There is another meta-data software option. Blue Angel Technologies has
a suite of meta-data products which are integrated with a number of
well-known full-text search engines. Full text and fielded searching
are supported. Dublin Core as well as many other standards are also
supported. The products are turn-key and are commercially supported.
Additional information is available on Blue Angel's Web site at
www.blueangeltech.com.
Jon Riewe
Blue Angel Technologies
> ----------
> From: Alex Satrapa[SMTP:[log in to unmask]]
> Sent: Wednesday, November 04, 1998 4:32 PM
> To: meta2
> Cc: Marianne Peereboom; Kent Fitch
> Subject: [long] Re: Inheriting metadata and searching it
>
> I'm a programmer supporting a number of installations of Verity Search
> 97
> Information server - a full text search engine that supports "field
> based"
> searching too.
>
> SHORT:
>
> 1) The meta data of the child is the meta data of the child.

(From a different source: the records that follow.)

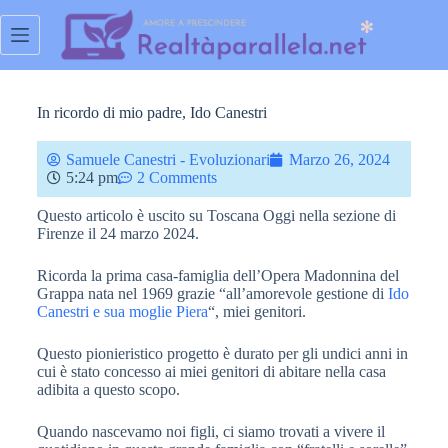
In ricordo di mio padre, Ido Canestri
Samuele Canestri - Evoluzionari
Marzo 26, 2024
5:24 pm
2 Comments
Questo articolo è uscito su Toscana Oggi nella sezione di
Firenze il 24 marzo 2024.
Ricorda la prima casa-famiglia dell’Opera Madonnina del
Grappa nata nel 1969 grazie “all’amorevole gestione di
Ido
Canestri e sua moglie Piera
“, miei genitori.
Questo pionieristico progetto è durato per gli undici anni in
cui è stato concesso ai miei genitori di abitare nella casa
adibita a questo scopo.
Quando nascevamo noi figli, ci siamo trovati a vivere il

Treat it
> as a
> pure document in its own right. The relation field should take care of
> the
> linkage problem.
>
> 2) Combined full text and meta data search is already possible with
> the Verity
> Search 97 Information Server. I expect other commercial products would
> be
> similar. At the very least, you could combine a "non-smart" meta data
> searcher
> (say, an mSQL database) with a "non-smart" full text searcher (say,
> Netscape's
> Compass Server) and be clever about how you merge the results. Well...
> the
> next step down the ladder is to write your whole system from
> scratch[1].
>
> LONG:
>
> From my point of view, both as a user interface programmer and as a
> search
> engine maintainer, the "obvious" way to go is to assign to a document
> only the
> metadata that relates to that document. The combined document
> "http://x/report/index.html" might be edited by a group of people,
> published
> by a particular organisation, etc. Each section may have been prepared
> by a
> specific team.
>
> If the DC.Relation meta data is set up correctly, then the "easiest"
> way to
> allocate metadata is to put the section contributors into the
> DC.Contributor
> (the three fields or the one field variety, who cares) for each
> section. The
> people who contributed to the report as a whole (editors, printers,
> binders,
> floor sweepers) will be listed in the meta data for the document as a
> whole.
> The distinction between "section contributor" and "whole contributor"
> is
> arbitrary and meaningless. Eventually, all the meta data will appear.
> It's up
> to the entity entering the meta data to decide where each piece of
> meta data
> "belongs"[2].
>
> It's not really that "slow" for a "smart" search engine to go fetch
> the extra
> data. Besides, most search engines these days are going to be
> harvesters[3].
> If you don't have the meta data for a document linked to one you're
> currently
> presenting to the user as a "search result", then the engine might go
> out and
> collect the meta data for those new documents (ie: pre-fetch the
> details). I
> won't go into a discussion of search network architecture... but I'd
> like
> to[4]
>
> Regards,
> Alex Satrapa
>
> [1] mSQL (http://www.hughes.com.au) licences start at $AU250 and come
> down
> from there. Netscape licences are $US1250 for Compass by itself, or
> $US7000 as
> part of Netscape SuiteSpot. Verity (http://www.verity.com) Search 97
> is in the
> tens of thousands (and needs a web server like Netscape, IIS or
> Apache).
>
> [2] Deciding where a particular piece of meta data "belongs" can often
> be like
> deciding which order the knives, forks and spoons will be stored in
> the
> cutlery drawer. It doesn't really matter whether you have K-F-S or
> S-K-F or
> F-S-K. What does matter is that every time you put a fork into the
> cutlery
> drawer, you put it in the same slot as you put all the other forks.
>
> [3] Search engines must collect the data somehow. The data is either
> collected
> at document creation/publication time (eg: in a document management
> system),
> or by "crawling" web sites (eg: Alta Vista, Webcrawler). There are
> other
> methods, but these are the two I'm most familiar (and comfortable)
> with.
>
> [4] By search network architecture, I mean the software/network
> architecture
> behind your meta data search engine. It could be stand-alone,
> distributed or
> brokered. But that's another story.
>
> Marianne Peereboom wrote:
>
> > On Wed, 4 Nov 1998, Kent Fitch wrote:
> >
> > > I'm part of a team about to embark on a metadata crusade
> > > and an issue has come up which maybe others have resolved.
> > ...
> > >
> > > 1) I'm not clear how any metadata entered against a "child" meshes
> > > or mixes with metadata of the "parent". ...
> > >
> > > 2) It would often be useful to perform a combined metadata field
> > > and free text search ...
> > >
> > > A possible solution is to maintain replicated metadata in the
> child
> > > documents; another is use a very smart (and slow?) search engine
> > > that understands the DC relation semantics.
> >
> > In the DONOR project (http://www.konbib.nl/donor/index-en.html)
> > we propose to let children inherit the metadata of the parent, but
> only
> > when the child itself doesn't have any metadata (except the relation
> > element of course). ...
> >
> > We are still in the planning stages, and I must say that we hadn't
> > thought yet about the second problem you mention (combined full text
> and
> > metadata search). I'll forward your mail to our project-techies, see
> what
> > they think.
>
>
|